As imagens – e o som, é claro – é que fazem do gasto, algo novo. O domínio da mise en scène – a protagonista fugindo, escada acima, da entidade que a persegue, se escondendo no quarto e sendo ameaçada pela sombra do “demônio” é um primor – é o que faz o cineasta provocar sustos – e, conseqüentemente, estar de acordo com as regras do jogo – utilizando um lenço. O objeto amaldiçoado, enquanto palavra, é só um clichê. Transformado em imagem – flutuando pela tela, etéreo, e, por isso mesmo, assustador – é a evidência de que para o diretor talentoso, jogar pelas regras só significa fazer um filme cheio de clichês quando se fica preso à palavra e ao discurso pré-estabelecido (“a noite mais louca de todas”, no cartaz de Os Normais 2. Onde estão as imagens disso?).

O problema é que A Mulher Invisível e Os Normais 2 não são nem filmes de gênero e, muito menos, filmes. O problema maior é utilizar Arraste-me Para o Inferno para ajudar a mostrar as deficiências dos dois longas brasileiros. É uma baita injustiça com Raimi. É um tipo de abordagem crítica que não me interessa.

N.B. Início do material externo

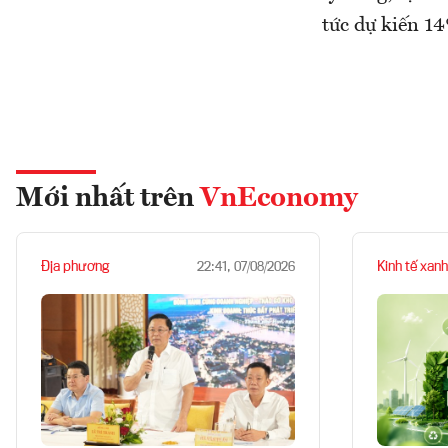
tức dự kiến 1
Mới nhất trên
VnEconomy
Địa phương
Kinh tế xanh
22:41, 07/08/2026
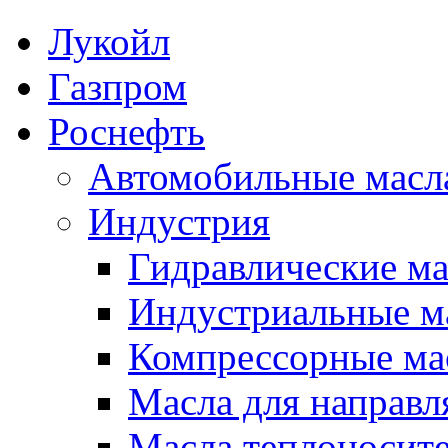
Лукойл
Газпром
Роснефть
Автомобильные масл
Индустрия
Гидравлические ма
Индустриальные м
Компрессорные ма
Масла для направ
Масла теплоносит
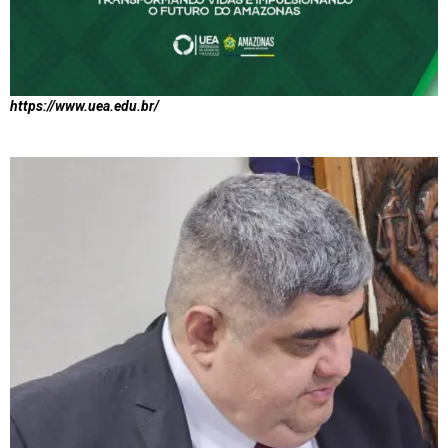
https://www.uea.edu.br/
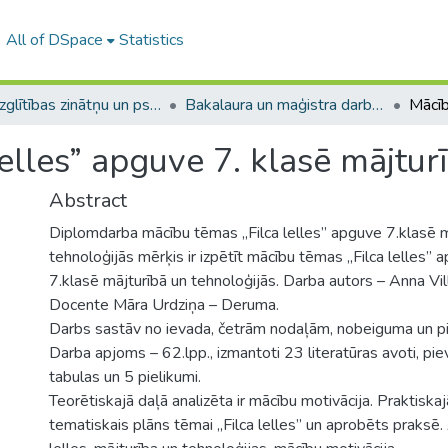
All of DSpace
Statistics
A -- Izglītības zinātņu un psiholoģijas fakultāte / Faculty of Education Sciences and Psychology
Bakalaura un maģistra darbi (PPMF) / Bachelor's and Master's theses
elles” apguve 7. klasē mājtur
Abstract
Diplomdarba mācību tēmas „Filca lelles” apguve 7.klasē m
tehnoloģijās mērķis ir izpētīt mācību tēmas „Filca lelles”
7.klasē mājturībā un tehnoloģijās. Darba autors – Anna Vil
Docente Māra Urdziņa – Deruma.
Darbs sastāv no ievada, četrām nodaļām, nobeiguma un p
Darba apjoms – 62.lpp., izmantoti 23 literatūras avoti, piev
tabulas un 5 pielikumi.
Teorētiskajā daļā analizēta ir mācību motivācija. Praktiskaj
tematiskais plāns tēmai „Filca lelles” un aprobēts praksē.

Filmes bobos ficam na cabeça e nos fazem cometer bobagens. Isto não irá se repetir.

1 de setembro de 2009

Se Beber, Não Case, de Todd Phillips


Um dos melhores filmes lançados nos cinemas esse ano, Eu Te Amo, Cara, de John Hamburger, é uma comédia em ode à amizade masculina, onde os clichês da estrutura da comédia romântica aparecem na busca do personagem de Paul Rudd por um padrinho de casamento e amigo seu. É um filme que defende o prazer de ir a um bom show de rock ou de simplesmente passar uma noite bebendo e conversando com um amigo. Agora a comédia da vez é Se Beber, Não Case, que muito mais do que sobre se ter amigos, é um filme em defesa à bebedeira. Logo depois de acordarem de uma noite da qual não se lembram, um personagem pergunta “Por que a gente não se lembra de absolutamente nada do que aconteceu ontem a noite?”, e a resposta vem pronta na boca de outro personagem “Obviamente porque a gente se divertiu muito”. É o que importa.

Fica difícil falar de Se Beber, Não Case, sem mencionar uma certa tendência atual da comédia americana, capitaneada especialmente pelo nome de Judd Apatow (que tem em Ligeiramente Grávidos seu grande filme), de vangloriar a amizade entre homens e de mostrar personagens adultos agindo como adolescentes, ou pelo menos defender o direito desses adultos de conservar certas atitudes adolescentes em meio a uma necessidade natural de se crescer.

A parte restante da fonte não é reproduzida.